Neil Young's never-ending desire to live in the present can be both his most fascinating and frustrating quality. Only a decade into his career he already possessed one of rock's great songbooks yet continued to add to it with a Woody Allen-like regularity. He sang about war in the '70s, went electronic in the early '80s, formed a grunge superpower alliance with Pearl Jam in the '90s and sang about war again in the '00s. He'll play his hits, but you can tell his heart is always with what's next.

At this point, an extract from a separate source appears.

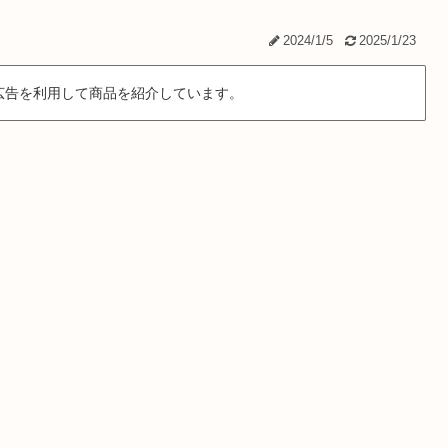
2024/1/5
2025/1/23
広告を利用して商品を紹介しています。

His solo performance Monday at Constitution Hall -- where he toggled between acoustic and electric guitar, pump organ and piano -- was a sort of compromise. Half of the set consisted of '70s classics: "My My Hey Hey (Out of the Blue)," "Tell Me Why," "Helpless." (And that was just the opening trio.) The rest of the songs were brand new, unreleased compositions that have been debuted on his current week-old tour.

It's no surprise which batch was more immediately fulfilling. "Helpless" remains a uniquely devastating dirge, and seeing Young trudge and slash through an ear-ringing electric version of "Cortez the Killer" is like watching Albert Pujols swing a baseball bat -- it just comes so naturally.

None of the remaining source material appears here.